AIM OF THE EXERCISE: Which lines of the listing hold the string "will"? Show each of them.

PROVIDED RECORDS:
━━━━━━━━━━
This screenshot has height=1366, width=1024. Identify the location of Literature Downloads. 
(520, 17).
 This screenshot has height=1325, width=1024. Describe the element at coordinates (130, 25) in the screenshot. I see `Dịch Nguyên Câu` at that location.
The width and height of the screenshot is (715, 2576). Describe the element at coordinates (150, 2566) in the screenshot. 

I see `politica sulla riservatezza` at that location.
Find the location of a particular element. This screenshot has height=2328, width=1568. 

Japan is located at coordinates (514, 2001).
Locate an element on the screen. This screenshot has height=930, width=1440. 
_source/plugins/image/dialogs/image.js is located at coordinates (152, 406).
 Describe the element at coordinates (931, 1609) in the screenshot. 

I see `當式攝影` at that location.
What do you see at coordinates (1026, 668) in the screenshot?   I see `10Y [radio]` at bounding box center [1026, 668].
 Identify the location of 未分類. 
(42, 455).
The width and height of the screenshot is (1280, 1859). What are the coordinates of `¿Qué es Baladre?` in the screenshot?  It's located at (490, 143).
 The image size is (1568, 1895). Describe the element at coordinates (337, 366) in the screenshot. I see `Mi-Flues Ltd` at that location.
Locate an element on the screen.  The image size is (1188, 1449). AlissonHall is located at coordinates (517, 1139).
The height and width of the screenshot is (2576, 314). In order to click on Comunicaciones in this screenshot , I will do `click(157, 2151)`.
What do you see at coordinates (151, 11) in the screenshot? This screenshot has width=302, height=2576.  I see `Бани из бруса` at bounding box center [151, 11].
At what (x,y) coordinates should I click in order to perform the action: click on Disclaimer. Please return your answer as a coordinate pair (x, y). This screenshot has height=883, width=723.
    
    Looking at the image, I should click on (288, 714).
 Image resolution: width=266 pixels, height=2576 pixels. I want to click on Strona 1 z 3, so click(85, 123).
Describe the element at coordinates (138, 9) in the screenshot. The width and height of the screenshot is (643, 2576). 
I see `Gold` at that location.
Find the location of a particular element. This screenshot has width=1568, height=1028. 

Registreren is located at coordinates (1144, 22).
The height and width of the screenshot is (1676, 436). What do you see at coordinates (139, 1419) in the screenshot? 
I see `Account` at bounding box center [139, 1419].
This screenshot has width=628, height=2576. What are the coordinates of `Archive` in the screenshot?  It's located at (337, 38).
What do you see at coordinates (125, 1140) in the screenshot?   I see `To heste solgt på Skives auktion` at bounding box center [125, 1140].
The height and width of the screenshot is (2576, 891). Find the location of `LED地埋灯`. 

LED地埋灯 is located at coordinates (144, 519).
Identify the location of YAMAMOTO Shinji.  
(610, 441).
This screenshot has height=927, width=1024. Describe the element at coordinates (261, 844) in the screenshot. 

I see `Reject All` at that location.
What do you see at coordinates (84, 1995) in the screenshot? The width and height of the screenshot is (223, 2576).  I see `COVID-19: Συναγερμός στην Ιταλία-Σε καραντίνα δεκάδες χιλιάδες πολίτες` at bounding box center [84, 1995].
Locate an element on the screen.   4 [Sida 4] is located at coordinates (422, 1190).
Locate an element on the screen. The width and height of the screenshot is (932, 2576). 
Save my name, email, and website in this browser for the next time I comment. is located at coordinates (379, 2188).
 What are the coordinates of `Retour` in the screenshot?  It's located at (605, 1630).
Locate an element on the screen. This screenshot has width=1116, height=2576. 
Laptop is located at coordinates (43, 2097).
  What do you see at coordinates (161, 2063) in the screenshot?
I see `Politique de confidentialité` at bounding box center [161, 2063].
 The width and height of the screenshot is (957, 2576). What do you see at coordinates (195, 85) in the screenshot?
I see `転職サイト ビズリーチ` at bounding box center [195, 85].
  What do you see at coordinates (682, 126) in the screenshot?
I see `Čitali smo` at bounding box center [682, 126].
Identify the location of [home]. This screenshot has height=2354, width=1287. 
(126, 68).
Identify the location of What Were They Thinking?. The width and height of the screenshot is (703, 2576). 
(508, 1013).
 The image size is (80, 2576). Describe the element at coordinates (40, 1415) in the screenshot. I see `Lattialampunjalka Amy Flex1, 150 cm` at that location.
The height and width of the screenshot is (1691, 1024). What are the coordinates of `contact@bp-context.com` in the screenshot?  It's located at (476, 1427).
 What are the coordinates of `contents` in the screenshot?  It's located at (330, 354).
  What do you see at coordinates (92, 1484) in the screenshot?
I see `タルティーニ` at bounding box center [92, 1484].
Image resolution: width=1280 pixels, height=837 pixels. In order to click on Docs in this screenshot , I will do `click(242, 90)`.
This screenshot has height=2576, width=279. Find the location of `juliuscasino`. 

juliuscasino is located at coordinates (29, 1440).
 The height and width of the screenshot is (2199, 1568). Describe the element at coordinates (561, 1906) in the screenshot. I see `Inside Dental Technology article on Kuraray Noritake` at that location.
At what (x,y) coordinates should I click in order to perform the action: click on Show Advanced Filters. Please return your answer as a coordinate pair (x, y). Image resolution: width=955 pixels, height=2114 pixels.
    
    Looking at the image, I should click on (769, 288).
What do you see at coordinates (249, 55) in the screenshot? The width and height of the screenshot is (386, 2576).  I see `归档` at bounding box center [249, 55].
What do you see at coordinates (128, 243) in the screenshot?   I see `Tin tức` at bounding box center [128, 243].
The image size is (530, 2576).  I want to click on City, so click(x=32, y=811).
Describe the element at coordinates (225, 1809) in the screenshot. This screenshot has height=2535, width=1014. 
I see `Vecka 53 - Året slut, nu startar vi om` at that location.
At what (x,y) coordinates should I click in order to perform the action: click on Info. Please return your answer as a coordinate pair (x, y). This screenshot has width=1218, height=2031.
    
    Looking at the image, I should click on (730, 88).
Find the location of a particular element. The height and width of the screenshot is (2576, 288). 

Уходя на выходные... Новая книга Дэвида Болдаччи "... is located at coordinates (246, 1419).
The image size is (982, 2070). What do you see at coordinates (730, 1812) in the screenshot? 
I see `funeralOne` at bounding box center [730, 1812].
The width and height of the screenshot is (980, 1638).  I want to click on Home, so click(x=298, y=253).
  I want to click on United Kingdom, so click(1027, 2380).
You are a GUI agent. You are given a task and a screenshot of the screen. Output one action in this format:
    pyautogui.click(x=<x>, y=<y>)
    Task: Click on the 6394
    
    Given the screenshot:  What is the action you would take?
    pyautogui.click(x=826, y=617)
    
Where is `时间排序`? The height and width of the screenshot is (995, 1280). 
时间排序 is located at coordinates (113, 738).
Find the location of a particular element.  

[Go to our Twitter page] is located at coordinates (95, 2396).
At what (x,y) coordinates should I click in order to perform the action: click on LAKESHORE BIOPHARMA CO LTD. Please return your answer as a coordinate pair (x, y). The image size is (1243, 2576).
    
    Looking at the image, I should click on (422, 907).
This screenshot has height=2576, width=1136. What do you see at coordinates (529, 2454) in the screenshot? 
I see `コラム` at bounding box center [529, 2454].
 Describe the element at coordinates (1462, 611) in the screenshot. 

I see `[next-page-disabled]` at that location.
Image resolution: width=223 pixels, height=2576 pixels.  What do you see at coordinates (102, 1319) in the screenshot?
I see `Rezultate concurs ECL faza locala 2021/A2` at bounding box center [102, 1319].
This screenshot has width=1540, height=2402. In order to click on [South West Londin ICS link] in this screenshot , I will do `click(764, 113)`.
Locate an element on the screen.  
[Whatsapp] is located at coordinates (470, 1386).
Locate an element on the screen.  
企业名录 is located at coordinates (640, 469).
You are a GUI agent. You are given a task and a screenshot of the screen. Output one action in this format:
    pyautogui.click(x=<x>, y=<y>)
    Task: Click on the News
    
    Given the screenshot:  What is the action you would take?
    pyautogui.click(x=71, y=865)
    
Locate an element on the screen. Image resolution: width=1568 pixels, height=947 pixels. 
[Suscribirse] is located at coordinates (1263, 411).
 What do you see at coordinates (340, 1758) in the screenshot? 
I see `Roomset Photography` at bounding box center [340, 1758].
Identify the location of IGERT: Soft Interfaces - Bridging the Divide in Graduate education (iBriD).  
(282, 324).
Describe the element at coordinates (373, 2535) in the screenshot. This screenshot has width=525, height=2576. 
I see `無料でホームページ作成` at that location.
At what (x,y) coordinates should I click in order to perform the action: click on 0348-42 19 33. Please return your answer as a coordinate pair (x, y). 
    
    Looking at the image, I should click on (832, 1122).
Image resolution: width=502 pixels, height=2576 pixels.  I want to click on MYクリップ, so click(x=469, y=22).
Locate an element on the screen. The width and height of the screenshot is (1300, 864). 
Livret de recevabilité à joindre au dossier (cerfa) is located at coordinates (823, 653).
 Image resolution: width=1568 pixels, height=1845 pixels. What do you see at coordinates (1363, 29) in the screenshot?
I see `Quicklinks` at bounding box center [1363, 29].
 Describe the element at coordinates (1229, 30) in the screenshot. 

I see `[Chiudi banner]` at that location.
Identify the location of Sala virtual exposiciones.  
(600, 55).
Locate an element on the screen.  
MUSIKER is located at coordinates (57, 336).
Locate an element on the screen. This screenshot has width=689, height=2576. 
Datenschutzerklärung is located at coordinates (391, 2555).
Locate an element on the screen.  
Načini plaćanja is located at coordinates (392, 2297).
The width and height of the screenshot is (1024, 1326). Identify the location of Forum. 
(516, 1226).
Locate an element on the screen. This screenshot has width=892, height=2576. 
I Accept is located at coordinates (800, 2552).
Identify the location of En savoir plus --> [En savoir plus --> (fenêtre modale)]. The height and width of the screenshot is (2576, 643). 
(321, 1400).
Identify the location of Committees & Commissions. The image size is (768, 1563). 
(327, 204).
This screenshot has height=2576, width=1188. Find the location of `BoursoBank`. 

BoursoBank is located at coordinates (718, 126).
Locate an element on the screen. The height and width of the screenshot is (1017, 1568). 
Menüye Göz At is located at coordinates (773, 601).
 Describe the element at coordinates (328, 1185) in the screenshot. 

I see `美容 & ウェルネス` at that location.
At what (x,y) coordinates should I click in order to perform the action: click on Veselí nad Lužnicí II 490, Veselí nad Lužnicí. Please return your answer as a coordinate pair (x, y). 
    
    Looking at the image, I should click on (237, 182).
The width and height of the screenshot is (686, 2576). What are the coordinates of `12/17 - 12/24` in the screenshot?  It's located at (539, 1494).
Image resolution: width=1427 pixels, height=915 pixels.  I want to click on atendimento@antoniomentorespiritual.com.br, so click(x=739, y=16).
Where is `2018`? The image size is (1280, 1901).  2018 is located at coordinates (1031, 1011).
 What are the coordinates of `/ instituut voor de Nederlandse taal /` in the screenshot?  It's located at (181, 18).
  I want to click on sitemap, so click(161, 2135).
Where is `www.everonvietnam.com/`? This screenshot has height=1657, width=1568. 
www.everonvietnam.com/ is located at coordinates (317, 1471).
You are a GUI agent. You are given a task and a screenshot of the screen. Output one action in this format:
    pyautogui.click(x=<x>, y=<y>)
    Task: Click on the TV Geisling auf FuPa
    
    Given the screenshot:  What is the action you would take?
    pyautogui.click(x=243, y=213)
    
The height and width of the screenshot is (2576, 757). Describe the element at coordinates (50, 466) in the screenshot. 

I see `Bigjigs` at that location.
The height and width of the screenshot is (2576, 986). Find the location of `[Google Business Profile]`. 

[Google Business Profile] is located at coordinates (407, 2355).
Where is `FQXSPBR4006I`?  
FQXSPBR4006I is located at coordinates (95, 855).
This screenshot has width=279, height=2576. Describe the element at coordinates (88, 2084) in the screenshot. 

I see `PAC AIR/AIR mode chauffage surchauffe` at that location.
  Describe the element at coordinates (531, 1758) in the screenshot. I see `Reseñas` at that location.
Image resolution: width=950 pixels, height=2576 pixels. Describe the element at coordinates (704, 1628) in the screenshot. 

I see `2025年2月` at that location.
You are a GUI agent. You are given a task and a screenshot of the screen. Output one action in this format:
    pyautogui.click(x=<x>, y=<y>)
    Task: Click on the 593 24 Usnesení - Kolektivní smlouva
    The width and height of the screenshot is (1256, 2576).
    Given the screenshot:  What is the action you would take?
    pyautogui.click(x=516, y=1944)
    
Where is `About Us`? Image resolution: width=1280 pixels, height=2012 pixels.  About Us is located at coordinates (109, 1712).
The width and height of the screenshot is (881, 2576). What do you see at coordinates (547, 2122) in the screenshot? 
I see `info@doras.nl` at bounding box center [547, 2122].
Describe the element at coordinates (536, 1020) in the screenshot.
━━━━━━━━━━
ANSWER FOR THE TASK:
The height and width of the screenshot is (2576, 314). In order to click on Comunicaciones in this screenshot , I will do `click(157, 2151)`.
Image resolution: width=1280 pixels, height=837 pixels. In order to click on Docs in this screenshot , I will do `click(242, 90)`.
This screenshot has width=1540, height=2402. In order to click on [South West Londin ICS link] in this screenshot , I will do `click(764, 113)`.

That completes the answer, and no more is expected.